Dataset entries
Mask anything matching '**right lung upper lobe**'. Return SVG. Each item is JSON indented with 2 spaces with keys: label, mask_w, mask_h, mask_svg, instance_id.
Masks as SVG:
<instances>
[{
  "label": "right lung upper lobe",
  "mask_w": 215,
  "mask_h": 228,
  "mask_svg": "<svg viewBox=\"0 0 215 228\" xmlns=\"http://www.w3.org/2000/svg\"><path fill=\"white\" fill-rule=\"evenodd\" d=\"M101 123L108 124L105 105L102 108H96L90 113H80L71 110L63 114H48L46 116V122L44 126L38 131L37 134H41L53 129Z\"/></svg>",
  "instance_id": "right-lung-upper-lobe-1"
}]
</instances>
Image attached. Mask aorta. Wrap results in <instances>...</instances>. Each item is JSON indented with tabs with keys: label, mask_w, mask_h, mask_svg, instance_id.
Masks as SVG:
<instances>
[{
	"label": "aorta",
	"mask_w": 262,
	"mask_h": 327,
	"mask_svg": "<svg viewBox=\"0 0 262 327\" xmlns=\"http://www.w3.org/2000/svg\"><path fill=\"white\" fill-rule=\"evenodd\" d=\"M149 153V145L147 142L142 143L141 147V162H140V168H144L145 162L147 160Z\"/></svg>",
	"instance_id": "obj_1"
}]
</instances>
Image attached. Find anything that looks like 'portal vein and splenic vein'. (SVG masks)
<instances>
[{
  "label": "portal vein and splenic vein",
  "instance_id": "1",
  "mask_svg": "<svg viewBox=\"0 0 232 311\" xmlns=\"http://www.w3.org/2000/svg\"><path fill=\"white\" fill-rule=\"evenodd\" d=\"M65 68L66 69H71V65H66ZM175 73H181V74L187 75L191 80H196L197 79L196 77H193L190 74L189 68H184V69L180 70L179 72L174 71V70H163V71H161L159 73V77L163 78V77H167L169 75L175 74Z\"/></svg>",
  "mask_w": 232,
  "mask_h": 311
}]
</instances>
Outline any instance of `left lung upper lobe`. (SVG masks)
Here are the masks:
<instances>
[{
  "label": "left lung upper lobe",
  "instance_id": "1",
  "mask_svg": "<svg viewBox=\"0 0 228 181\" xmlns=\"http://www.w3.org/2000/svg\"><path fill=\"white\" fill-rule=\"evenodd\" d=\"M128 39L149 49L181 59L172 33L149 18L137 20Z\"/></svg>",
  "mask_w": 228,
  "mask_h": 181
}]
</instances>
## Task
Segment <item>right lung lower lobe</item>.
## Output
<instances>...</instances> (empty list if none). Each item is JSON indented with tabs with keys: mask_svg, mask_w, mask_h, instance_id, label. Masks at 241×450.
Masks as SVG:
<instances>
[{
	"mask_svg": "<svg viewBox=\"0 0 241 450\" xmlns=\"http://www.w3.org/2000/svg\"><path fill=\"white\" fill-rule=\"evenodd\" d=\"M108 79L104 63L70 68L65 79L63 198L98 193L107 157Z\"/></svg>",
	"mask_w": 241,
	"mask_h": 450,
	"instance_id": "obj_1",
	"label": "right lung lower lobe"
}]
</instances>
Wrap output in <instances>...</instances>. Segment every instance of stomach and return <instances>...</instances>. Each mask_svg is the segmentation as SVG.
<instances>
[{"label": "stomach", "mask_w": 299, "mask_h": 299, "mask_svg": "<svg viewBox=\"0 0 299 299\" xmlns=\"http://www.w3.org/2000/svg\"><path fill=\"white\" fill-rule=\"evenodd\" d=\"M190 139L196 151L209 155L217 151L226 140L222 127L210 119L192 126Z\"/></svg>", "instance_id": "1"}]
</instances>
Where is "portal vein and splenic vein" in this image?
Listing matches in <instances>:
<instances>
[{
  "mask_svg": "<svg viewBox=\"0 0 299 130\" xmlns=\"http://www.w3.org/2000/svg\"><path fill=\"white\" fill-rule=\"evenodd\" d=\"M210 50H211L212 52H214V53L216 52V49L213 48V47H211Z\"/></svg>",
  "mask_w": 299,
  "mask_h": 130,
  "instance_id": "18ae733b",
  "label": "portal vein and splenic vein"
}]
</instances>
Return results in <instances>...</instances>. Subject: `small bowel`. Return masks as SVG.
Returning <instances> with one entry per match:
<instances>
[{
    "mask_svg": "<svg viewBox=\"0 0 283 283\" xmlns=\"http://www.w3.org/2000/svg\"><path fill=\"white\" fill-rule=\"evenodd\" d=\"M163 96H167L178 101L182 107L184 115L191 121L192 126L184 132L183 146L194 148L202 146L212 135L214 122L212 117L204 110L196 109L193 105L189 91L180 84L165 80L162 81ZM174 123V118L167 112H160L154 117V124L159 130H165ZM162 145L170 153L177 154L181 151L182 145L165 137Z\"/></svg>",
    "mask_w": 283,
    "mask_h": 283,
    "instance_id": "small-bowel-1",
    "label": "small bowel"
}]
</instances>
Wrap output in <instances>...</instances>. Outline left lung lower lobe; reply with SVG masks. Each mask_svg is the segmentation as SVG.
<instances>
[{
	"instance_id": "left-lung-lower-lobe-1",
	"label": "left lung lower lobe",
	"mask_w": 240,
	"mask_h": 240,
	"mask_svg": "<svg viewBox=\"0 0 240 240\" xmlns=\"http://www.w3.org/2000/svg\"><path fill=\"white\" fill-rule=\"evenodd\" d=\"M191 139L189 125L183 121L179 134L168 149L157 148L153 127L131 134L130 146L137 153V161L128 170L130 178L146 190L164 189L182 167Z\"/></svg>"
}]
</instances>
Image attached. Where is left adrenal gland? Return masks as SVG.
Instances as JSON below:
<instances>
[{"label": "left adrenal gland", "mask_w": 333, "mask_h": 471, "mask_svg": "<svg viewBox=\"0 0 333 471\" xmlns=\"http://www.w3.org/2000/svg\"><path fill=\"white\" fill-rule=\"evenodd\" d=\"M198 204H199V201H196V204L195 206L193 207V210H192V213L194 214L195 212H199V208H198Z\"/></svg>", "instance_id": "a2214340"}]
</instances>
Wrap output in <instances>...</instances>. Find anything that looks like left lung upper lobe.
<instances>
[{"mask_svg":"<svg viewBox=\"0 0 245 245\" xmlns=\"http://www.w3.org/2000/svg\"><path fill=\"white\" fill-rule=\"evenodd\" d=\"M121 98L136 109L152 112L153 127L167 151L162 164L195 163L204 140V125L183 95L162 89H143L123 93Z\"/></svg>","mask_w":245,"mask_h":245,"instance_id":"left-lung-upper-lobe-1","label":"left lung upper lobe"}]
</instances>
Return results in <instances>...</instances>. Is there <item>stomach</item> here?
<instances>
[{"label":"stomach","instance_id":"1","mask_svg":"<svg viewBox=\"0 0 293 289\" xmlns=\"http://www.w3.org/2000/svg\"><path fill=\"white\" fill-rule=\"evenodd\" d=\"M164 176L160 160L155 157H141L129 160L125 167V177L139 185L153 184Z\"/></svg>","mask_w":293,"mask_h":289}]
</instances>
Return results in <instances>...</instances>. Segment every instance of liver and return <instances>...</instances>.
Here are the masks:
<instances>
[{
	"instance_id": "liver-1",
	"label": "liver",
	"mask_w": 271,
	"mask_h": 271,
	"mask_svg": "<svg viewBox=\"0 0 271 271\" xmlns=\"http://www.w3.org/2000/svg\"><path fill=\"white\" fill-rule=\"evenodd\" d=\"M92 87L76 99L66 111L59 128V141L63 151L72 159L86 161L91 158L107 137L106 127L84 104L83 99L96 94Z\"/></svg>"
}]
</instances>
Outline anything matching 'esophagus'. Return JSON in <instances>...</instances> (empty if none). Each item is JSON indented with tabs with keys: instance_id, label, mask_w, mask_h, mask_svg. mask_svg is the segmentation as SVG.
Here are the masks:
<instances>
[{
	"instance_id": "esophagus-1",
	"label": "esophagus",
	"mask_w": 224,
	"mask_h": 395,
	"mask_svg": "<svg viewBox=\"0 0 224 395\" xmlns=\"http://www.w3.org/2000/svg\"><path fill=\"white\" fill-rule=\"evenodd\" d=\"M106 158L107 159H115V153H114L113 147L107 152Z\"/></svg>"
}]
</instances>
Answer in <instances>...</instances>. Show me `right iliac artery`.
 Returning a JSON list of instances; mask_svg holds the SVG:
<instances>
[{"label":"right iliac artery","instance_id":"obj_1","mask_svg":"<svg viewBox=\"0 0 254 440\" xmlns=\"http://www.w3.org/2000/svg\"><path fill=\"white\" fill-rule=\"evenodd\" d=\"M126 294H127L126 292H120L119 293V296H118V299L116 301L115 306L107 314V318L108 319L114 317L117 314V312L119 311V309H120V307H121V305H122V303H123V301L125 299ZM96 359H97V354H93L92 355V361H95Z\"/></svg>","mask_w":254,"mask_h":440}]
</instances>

**GOAL OF THE EXERCISE**
Return only what runs from the line containing "Answer in <instances>...</instances>." to the last line of the records above, both ends included, exactly as written.

**SOLUTION TO THIS EXERCISE**
Answer in <instances>...</instances>. Show me `right iliac artery`.
 Returning a JSON list of instances; mask_svg holds the SVG:
<instances>
[{"label":"right iliac artery","instance_id":"obj_1","mask_svg":"<svg viewBox=\"0 0 254 440\" xmlns=\"http://www.w3.org/2000/svg\"><path fill=\"white\" fill-rule=\"evenodd\" d=\"M126 294H127L126 292H120L119 293V296H118V299L116 301L115 306L107 314V318L108 319L114 317L117 314V312L119 311V309H120V307H121V305H122V303H123V301L125 299ZM96 359H97V354H93L92 355V361H95Z\"/></svg>","mask_w":254,"mask_h":440}]
</instances>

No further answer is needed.